+++ RECORDED INFORMATION

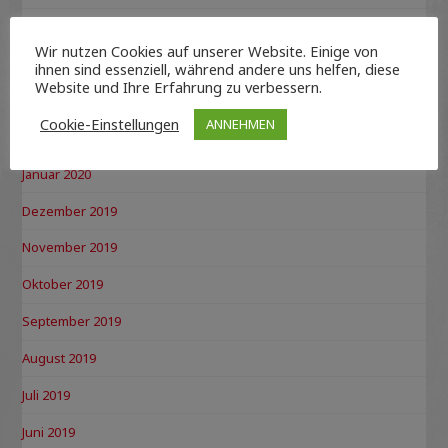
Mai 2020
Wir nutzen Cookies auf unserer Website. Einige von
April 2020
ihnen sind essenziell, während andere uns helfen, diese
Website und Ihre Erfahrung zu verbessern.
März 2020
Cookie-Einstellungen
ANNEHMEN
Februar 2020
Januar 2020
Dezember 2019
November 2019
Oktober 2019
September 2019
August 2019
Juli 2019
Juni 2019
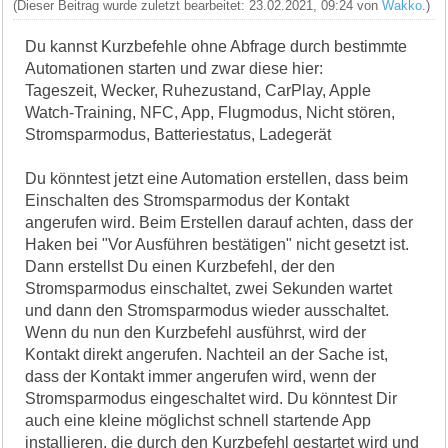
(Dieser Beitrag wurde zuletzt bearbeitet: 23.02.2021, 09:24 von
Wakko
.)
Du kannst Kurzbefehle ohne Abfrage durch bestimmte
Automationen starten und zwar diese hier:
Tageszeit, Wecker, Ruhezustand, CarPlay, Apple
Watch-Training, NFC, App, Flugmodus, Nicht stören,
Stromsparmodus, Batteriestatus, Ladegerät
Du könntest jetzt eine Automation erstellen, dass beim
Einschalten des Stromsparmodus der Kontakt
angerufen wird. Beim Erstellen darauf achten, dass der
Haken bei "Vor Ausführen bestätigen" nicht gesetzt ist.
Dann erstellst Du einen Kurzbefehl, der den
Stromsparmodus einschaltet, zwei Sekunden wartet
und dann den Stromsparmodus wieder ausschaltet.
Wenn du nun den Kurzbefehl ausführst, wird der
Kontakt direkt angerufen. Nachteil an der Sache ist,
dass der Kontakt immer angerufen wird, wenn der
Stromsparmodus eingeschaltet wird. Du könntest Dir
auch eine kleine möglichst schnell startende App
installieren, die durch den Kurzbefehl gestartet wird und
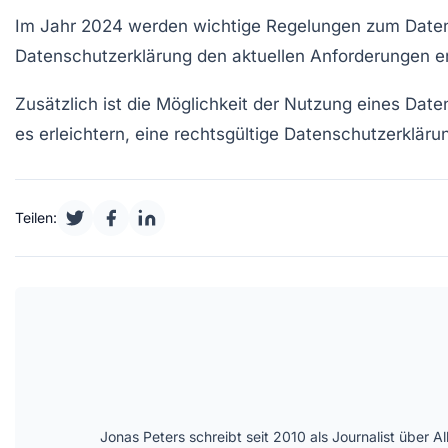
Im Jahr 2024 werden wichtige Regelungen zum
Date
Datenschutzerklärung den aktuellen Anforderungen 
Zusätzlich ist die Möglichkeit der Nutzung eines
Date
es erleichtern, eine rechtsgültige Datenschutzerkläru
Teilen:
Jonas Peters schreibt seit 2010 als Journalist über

++++++

▶ **THE TASK**:
The answer must be the whole listing, word for word, with no pictures in it. Please write it out.

▶ **ANSWER FOR THIS EXERCISE**:
Mai 2020
Wir nutzen Cookies auf unserer Website. Einige von
April 2020
ihnen sind essenziell, während andere uns helfen, diese
Website und Ihre Erfahrung zu verbessern.
März 2020
Cookie-Einstellungen
ANNEHMEN
Februar 2020
Januar 2020
Dezember 2019
November 2019
Oktober 2019
September 2019
August 2019
Juli 2019
Juni 2019
(Dieser Beitrag wurde zuletzt bearbeitet: 23.02.2021, 09:24 von
Wakko
.)
Du kannst Kurzbefehle ohne Abfrage durch bestimmte
Automationen starten und zwar diese hier:
Tageszeit, Wecker, Ruhezustand, CarPlay, Apple
Watch-Training, NFC, App, Flugmodus, Nicht stören,
Stromsparmodus, Batteriestatus, Ladegerät
Du könntest jetzt eine Automation erstellen, dass beim
Einschalten des Stromsparmodus der Kontakt
angerufen wird. Beim Erstellen darauf achten, dass der
Haken bei "Vor Ausführen bestätigen" nicht gesetzt ist.
Dann erstellst Du einen Kurzbefehl, der den
Stromsparmodus einschaltet, zwei Sekunden wartet
und dann den Stromsparmodus wieder ausschaltet.
Wenn du nun den Kurzbefehl ausführst, wird der
Kontakt direkt angerufen. Nachteil an der Sache ist,
dass der Kontakt immer angerufen wird, wenn der
Stromsparmodus eingeschaltet wird. Du könntest Dir
auch eine kleine möglichst schnell startende App
installieren, die durch den Kurzbefehl gestartet wird und
Im Jahr 2024 werden wichtige Regelungen zum
Date
Datenschutzerklärung den aktuellen Anforderungen 
Zusätzlich ist die Möglichkeit der Nutzung eines
Date
es erleichtern, eine rechtsgültige Datenschutzerkläru
Teilen:
Jonas Peters schreibt seit 2010 als Journalist über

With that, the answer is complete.